'Pretty full on': Kiwi diver who helped rescue Thai cave boys

Doctor Richard Harris right with his dive partner Craig Challen

SUPPLIED Doctor Richard Harris right with his dive partner Craig Challen

The British diver who found 12 Thai boys and their coach trapped alive in a flooded cave has described his "massive relief" as he counted them one by one, in what he called an unprecedented rescue operation.

Schnauer said once all the boys were out of the cave, everyone was very happy but also keen to get out of the cave. "The divers carried them out and they were wearing wetsuits to keep them warm", Thai navy SEAL chief Apakorn Youkongkaew said.

Divers practiced their rescue techniques in a swimming pool with local children about the same height and weight as the members of the Wild Boars soccer team trapped in the cave.

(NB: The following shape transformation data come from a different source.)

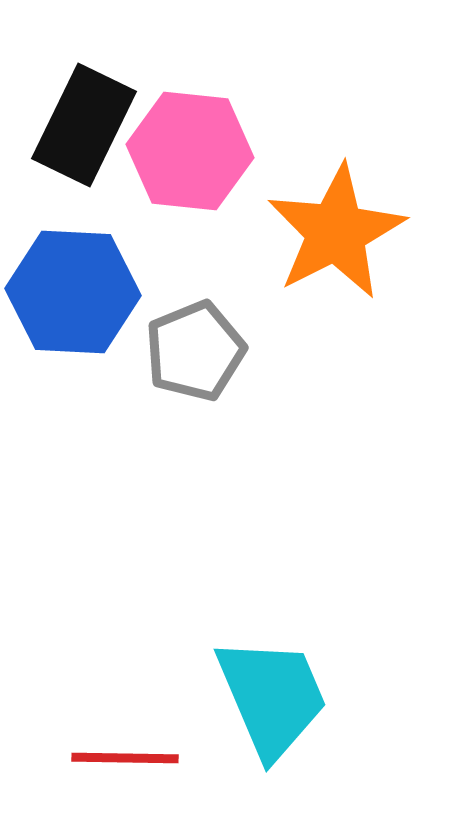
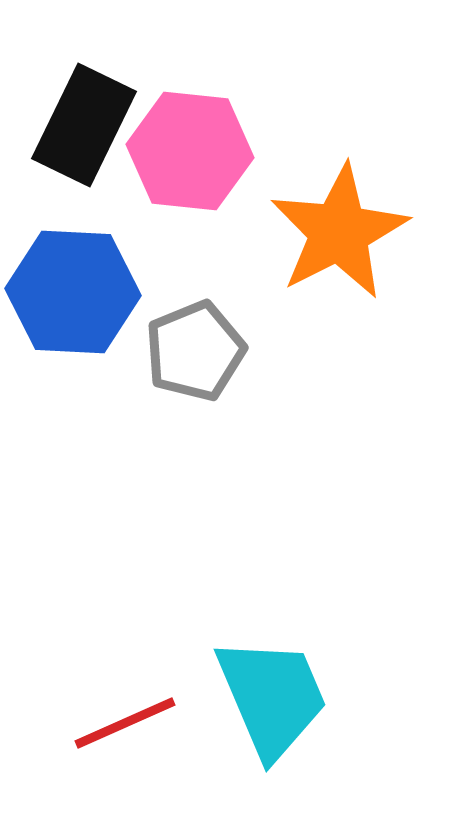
orange star: moved 3 px right
red line: moved 35 px up; rotated 25 degrees counterclockwise
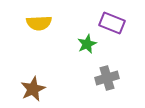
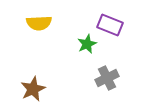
purple rectangle: moved 2 px left, 2 px down
gray cross: rotated 10 degrees counterclockwise
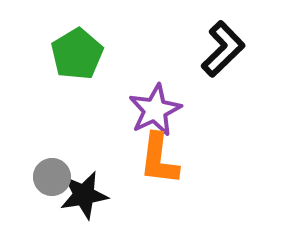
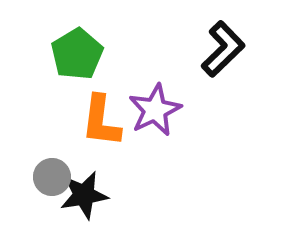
orange L-shape: moved 58 px left, 38 px up
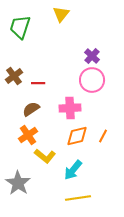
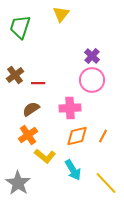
brown cross: moved 1 px right, 1 px up
cyan arrow: rotated 70 degrees counterclockwise
yellow line: moved 28 px right, 15 px up; rotated 55 degrees clockwise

"To not receive food, we can still survive for many months, but what's necessary is water, which the cave has, and around this time there's a lot in the cave, and they chose clean water to drink", he said.

The former Navy SEAL, 60, says he was the last to leave the Tham Luang cave after the 12 "Wild Boars" and their football coach were was safely extracted in a three-day operation that ended on Tuesday in jubilation. In a 2016 report, the UNHCR said more than 23,000 stateless people had been granted Thai nationality in the preceding four years with the goal of eliminating statelessness in another decade. However, he urged the boys to tell their stories in time, when they're ready.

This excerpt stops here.